======== TASK DATA
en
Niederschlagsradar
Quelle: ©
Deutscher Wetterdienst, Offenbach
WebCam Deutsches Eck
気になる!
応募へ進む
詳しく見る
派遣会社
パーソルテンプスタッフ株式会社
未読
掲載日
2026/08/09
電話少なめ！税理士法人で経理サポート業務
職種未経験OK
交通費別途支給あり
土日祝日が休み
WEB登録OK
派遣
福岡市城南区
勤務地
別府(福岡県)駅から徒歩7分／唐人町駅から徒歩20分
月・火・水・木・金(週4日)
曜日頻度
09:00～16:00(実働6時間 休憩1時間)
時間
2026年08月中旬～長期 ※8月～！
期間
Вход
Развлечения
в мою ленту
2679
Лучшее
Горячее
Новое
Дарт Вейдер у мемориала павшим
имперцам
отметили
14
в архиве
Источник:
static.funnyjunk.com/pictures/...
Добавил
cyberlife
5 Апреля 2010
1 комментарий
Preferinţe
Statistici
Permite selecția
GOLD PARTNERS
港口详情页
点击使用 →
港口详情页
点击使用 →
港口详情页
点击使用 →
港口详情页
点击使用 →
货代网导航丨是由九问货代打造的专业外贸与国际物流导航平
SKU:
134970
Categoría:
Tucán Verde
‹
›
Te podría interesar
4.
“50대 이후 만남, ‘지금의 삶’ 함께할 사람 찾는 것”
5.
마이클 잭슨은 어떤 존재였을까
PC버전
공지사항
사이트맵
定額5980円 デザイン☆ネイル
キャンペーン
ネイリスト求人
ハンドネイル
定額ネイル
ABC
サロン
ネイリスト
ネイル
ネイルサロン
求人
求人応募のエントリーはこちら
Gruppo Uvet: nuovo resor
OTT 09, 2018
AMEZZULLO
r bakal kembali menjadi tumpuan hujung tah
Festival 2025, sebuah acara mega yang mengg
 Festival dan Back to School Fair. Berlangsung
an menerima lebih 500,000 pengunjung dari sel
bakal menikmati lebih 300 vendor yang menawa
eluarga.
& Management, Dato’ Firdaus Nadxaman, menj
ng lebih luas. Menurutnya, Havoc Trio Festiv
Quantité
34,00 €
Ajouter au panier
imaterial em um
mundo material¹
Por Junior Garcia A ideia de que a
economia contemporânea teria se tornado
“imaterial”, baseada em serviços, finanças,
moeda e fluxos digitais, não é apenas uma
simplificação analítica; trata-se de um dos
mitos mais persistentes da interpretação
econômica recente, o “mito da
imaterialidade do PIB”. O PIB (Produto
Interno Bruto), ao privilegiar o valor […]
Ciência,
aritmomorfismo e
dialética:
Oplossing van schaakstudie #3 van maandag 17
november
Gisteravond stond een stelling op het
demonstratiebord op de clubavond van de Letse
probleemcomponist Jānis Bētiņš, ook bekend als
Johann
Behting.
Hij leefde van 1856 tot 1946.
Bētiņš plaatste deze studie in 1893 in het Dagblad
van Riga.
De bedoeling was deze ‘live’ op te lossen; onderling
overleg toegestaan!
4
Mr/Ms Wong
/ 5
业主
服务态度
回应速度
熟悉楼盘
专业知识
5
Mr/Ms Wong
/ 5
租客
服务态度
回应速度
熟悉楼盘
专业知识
================
WHAT YOU SHOULD DO:
In full and without error, retype the entries above.

SOLUTION FOR THIS PROBLEM:
en
Niederschlagsradar
Quelle: ©
Deutscher Wetterdienst, Offenbach
WebCam Deutsches Eck
気になる!
応募へ進む
詳しく見る
派遣会社
パーソルテンプスタッフ株式会社
未読
掲載日
2026/08/09
電話少なめ！税理士法人で経理サポート業務
職種未経験OK
交通費別途支給あり
土日祝日が休み
WEB登録OK
派遣
福岡市城南区
勤務地
別府(福岡県)駅から徒歩7分／唐人町駅から徒歩20分
月・火・水・木・金(週4日)
曜日頻度
09:00～16:00(実働6時間 休憩1時間)
時間
2026年08月中旬～長期 ※8月～！
期間
Вход
Развлечения
в мою ленту
2679
Лучшее
Горячее
Новое
Дарт Вейдер у мемориала павшим
имперцам
отметили
14
в архиве
Источник:
static.funnyjunk.com/pictures/...
Добавил
cyberlife
5 Апреля 2010
1 комментарий
Preferinţe
Statistici
Permite selecția
GOLD PARTNERS
港口详情页
点击使用 →
港口详情页
点击使用 →
港口详情页
点击使用 →
港口详情页
点击使用 →
货代网导航丨是由九问货代打造的专业外贸与国际物流导航平
SKU:
134970
Categoría:
Tucán Verde
‹
›
Te podría interesar
4.
“50대 이후 만남, ‘지금의 삶’ 함께할 사람 찾는 것”
5.
마이클 잭슨은 어떤 존재였을까
PC버전
공지사항
사이트맵
定額5980円 デザイン☆ネイル
キャンペーン
ネイリスト求人
ハンドネイル
定額ネイル
ABC
サロン
ネイリスト
ネイル
ネイルサロン
求人
求人応募のエントリーはこちら
Gruppo Uvet: nuovo resor
OTT 09, 2018
AMEZZULLO
r bakal kembali menjadi tumpuan hujung tah
Festival 2025, sebuah acara mega yang mengg
 Festival dan Back to School Fair. Berlangsung
an menerima lebih 500,000 pengunjung dari sel
bakal menikmati lebih 300 vendor yang menawa
eluarga.
& Management, Dato’ Firdaus Nadxaman, menj
ng lebih luas. Menurutnya, Havoc Trio Festiv
Quantité
34,00 €
Ajouter au panier
imaterial em um
mundo material¹
Por Junior Garcia A ideia de que a
economia contemporânea teria se tornado
“imaterial”, baseada em serviços, finanças,
moeda e fluxos digitais, não é apenas uma
simplificação analítica; trata-se de um dos
mitos mais persistentes da interpretação
econômica recente, o “mito da
imaterialidade do PIB”. O PIB (Produto
Interno Bruto), ao privilegiar o valor […]
Ciência,
aritmomorfismo e
dialética:
Oplossing van schaakstudie #3 van maandag 17
november
Gisteravond stond een stelling op het
demonstratiebord op de clubavond van de Letse
probleemcomponist Jānis Bētiņš, ook bekend als
Johann
Behting.
Hij leefde van 1856 tot 1946.
Bētiņš plaatste deze studie in 1893 in het Dagblad
van Riga.
De bedoeling was deze ‘live’ op te lossen; onderling
overleg toegestaan!
4
Mr/Ms Wong
/ 5
业主
服务态度
回应速度
熟悉楼盘
专业知识
5
Mr/Ms Wong
/ 5
租客
服务态度
回应速度
熟悉楼盘
专业知识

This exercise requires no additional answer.